A. L’usage sexué des revenus, quelques exemples

L’ouvrage édité par Judith Bruce et Daisy Dwyer [1988] est consacré à ce thème. Il réunit une vingtaine de contributions, relevant soit de l’économie, soit de l’anthropologie économique, toutes basées sur des données empiriques collectées au cours des années soixante-dix et quatre-vingt dans divers pays africains, au Moyen-Orient, en Amérique Latine et en Asie. Au-delà des spécificités propres à chaque contexte, la plupart des études se rejoignent sur un point : une plus forte dévotion des femmes à la subsistance quotidienne de la famille, et notamment à l’alimentation.
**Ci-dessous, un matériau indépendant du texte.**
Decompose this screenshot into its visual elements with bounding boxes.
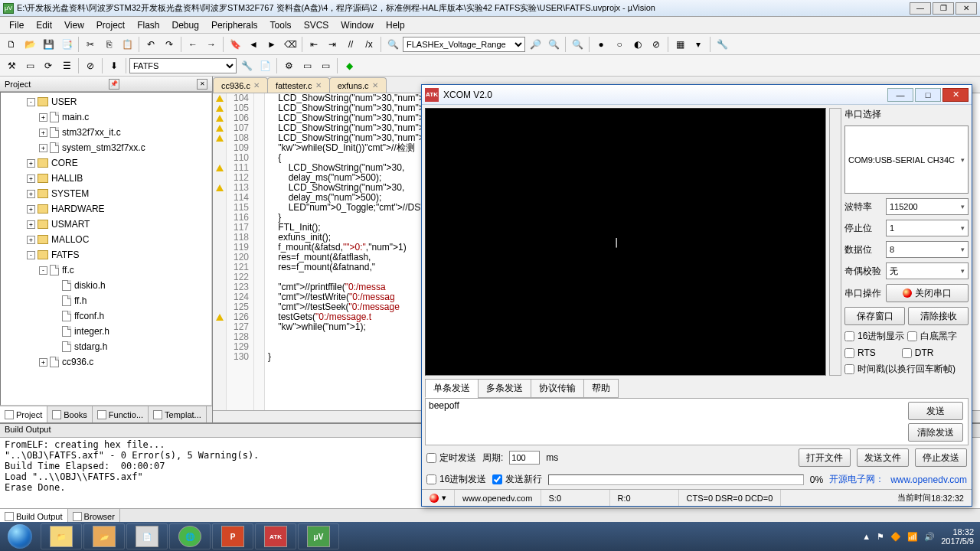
task-explorer[interactable]: 📁 — [41, 523, 82, 549]
tree-row[interactable]: +HALLIB — [1, 171, 211, 186]
tree-row[interactable]: +USMART — [1, 217, 211, 232]
data-select[interactable]: 8 — [886, 241, 969, 258]
send-file-button[interactable]: 发送文件 — [857, 448, 909, 467]
undo-icon[interactable]: ↶ — [142, 36, 159, 53]
menu-project[interactable]: Project — [90, 18, 131, 32]
new-icon[interactable]: 🗋 — [3, 36, 20, 53]
bookmark-next-icon[interactable]: ► — [263, 36, 280, 53]
tree-row[interactable]: -ff.c — [1, 262, 211, 278]
find-icon[interactable]: 🔍 — [384, 36, 401, 53]
period-input[interactable] — [509, 451, 540, 465]
task-browser[interactable]: 🌐 — [169, 523, 211, 549]
white-bg-check[interactable]: 白底黑字 — [907, 330, 957, 343]
uncomment-icon[interactable]: /x — [361, 36, 377, 53]
menu-tools[interactable]: Tools — [264, 18, 298, 32]
indent-left-icon[interactable]: ⇤ — [305, 36, 322, 53]
send-newline-check[interactable]: 发送新行 — [492, 473, 542, 486]
maximize-button[interactable]: ❐ — [933, 2, 954, 15]
menu-help[interactable]: Help — [380, 18, 411, 32]
menu-peripherals[interactable]: Peripherals — [205, 18, 264, 32]
tab-functions[interactable]: Functio... — [93, 406, 149, 422]
xcom-tab-help[interactable]: 帮助 — [583, 379, 619, 398]
panel-close-icon[interactable]: ✕ — [197, 79, 207, 90]
tree-row[interactable]: diskio.h — [1, 278, 211, 293]
build-icon[interactable]: ⚒ — [3, 57, 20, 74]
tray-volume-icon[interactable]: 🔊 — [924, 532, 935, 542]
tray-network-icon[interactable]: 📶 — [907, 532, 918, 542]
tab-close-icon[interactable]: ✕ — [372, 81, 378, 90]
menu-window[interactable]: Window — [335, 18, 380, 32]
editor-tab-cc936[interactable]: cc936.c✕ — [213, 77, 268, 93]
tab-books[interactable]: Books — [47, 406, 93, 422]
xcom-titlebar[interactable]: ATK XCOM V2.0 — □ ✕ — [422, 85, 972, 105]
xcom-tab-single[interactable]: 单条发送 — [425, 379, 479, 398]
breakpoint3-icon[interactable]: ◐ — [629, 36, 646, 53]
indent-right-icon[interactable]: ⇥ — [324, 36, 341, 53]
tab-close-icon[interactable]: ✕ — [253, 81, 260, 90]
taskbar-clock[interactable]: 18:32 2017/5/9 — [941, 527, 974, 546]
open-icon[interactable]: 📂 — [21, 36, 38, 53]
tree-row[interactable]: +cc936.c — [1, 354, 211, 370]
nav-back-icon[interactable]: ← — [185, 36, 201, 53]
editor-tab-fattester[interactable]: fattester.c✕ — [267, 77, 330, 93]
tray-flag-icon[interactable]: ▲ — [862, 532, 871, 541]
tree-row[interactable]: +system_stm32f7xx.c — [1, 140, 211, 155]
paste-icon[interactable]: 📋 — [119, 36, 136, 53]
site-link[interactable]: www.openedv.com — [890, 474, 967, 485]
target-options-icon[interactable]: 🔧 — [238, 57, 255, 74]
status-url[interactable]: www.openedv.com — [455, 490, 541, 506]
tree-row[interactable]: +HARDWARE — [1, 201, 211, 217]
tab-close-icon[interactable]: ✕ — [315, 81, 322, 90]
config-icon[interactable]: 🔧 — [714, 36, 730, 53]
dropdown-icon[interactable]: ▾ — [690, 36, 707, 53]
batch-build-icon[interactable]: ☰ — [58, 57, 75, 74]
tab-project[interactable]: Project — [0, 406, 47, 422]
status-dropdown-icon[interactable]: ▾ — [442, 493, 446, 503]
xcom-maximize-button[interactable]: □ — [915, 88, 941, 102]
stop-build-icon[interactable]: ⊘ — [82, 57, 99, 74]
tray-shield-icon[interactable]: 🔶 — [890, 532, 901, 542]
tree-row[interactable]: -FATFS — [1, 247, 211, 262]
timestamp-check[interactable]: 时间戳(以换行回车断帧) — [844, 363, 969, 376]
target-select[interactable]: FATFS — [129, 58, 237, 73]
panel-pin-icon[interactable]: 📌 — [109, 79, 119, 90]
save-icon[interactable]: 💾 — [40, 36, 57, 53]
saveall-icon[interactable]: 📑 — [58, 36, 75, 53]
comment-icon[interactable]: // — [342, 36, 359, 53]
breakpoint2-icon[interactable]: ○ — [611, 36, 628, 53]
menu-view[interactable]: View — [58, 18, 90, 32]
manage3-icon[interactable]: ▭ — [317, 57, 334, 74]
tree-row[interactable]: +CORE — [1, 155, 211, 171]
find-in-files-icon[interactable]: 🔎 — [527, 36, 544, 53]
window-icon[interactable]: ▦ — [671, 36, 688, 53]
menu-flash[interactable]: Flash — [131, 18, 165, 32]
file-ext-icon[interactable]: 📄 — [256, 57, 273, 74]
clear-send-button[interactable]: 清除发送 — [908, 423, 963, 442]
timed-send-check[interactable]: 定时发送 — [426, 452, 476, 465]
stop-select[interactable]: 1 — [886, 220, 969, 236]
hex-display-check[interactable]: 16进制显示 — [844, 330, 904, 343]
system-tray[interactable]: ▲ ⚑ 🔶 📶 🔊 18:32 2017/5/9 — [856, 527, 980, 546]
tab-templates[interactable]: Templat... — [149, 406, 207, 422]
tray-action-center-icon[interactable]: ⚑ — [877, 532, 884, 542]
manage2-icon[interactable]: ▭ — [299, 57, 315, 74]
parity-select[interactable]: 无 — [886, 262, 969, 279]
build-target-icon[interactable]: ▭ — [21, 57, 38, 74]
open-file-button[interactable]: 打开文件 — [799, 448, 851, 467]
minimize-button[interactable]: — — [910, 2, 931, 15]
breakpoint4-icon[interactable]: ⊘ — [648, 36, 665, 53]
flashex-select[interactable]: FLASHEx_Voltage_Range — [403, 37, 525, 52]
project-tree[interactable]: -USER+main.c+stm32f7xx_it.c+system_stm32… — [0, 92, 212, 406]
xcom-close-button[interactable]: ✕ — [942, 88, 969, 102]
nav-fwd-icon[interactable]: → — [203, 36, 220, 53]
dtr-check[interactable]: DTR — [902, 347, 934, 358]
baud-select[interactable]: 115200 — [886, 198, 969, 215]
tree-row[interactable]: stdarg.h — [1, 339, 211, 354]
redo-icon[interactable]: ↷ — [161, 36, 178, 53]
tree-row[interactable]: +main.c — [1, 109, 211, 125]
rts-check[interactable]: RTS — [844, 347, 876, 358]
menu-edit[interactable]: Edit — [30, 18, 58, 32]
tree-row[interactable]: ffconf.h — [1, 308, 211, 324]
clear-rx-button[interactable]: 清除接收 — [908, 307, 969, 325]
menu-svcs[interactable]: SVCS — [298, 18, 335, 32]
Une étude menée entre 1979 et 1982 dans quatorze villages du Kerala en Inde est encore plus explicite [Mencher, 1988]. L’état nutritionnel des enfants est corrélé positivement avec les revenus des femmes, tandis qu’il n’y a aucune corrélation avec ceux des hommes. Ces derniers ne s’en cachent pas, « c’est ainsi que va le monde », disent-ils [ibid, p. 114]. Que l’on soit en temps de crise ne change rien à l’affaire ; au contraire, la participation masculine se rétrécit puisqu’ils conservent leurs habitudes de dépenses personnelles48.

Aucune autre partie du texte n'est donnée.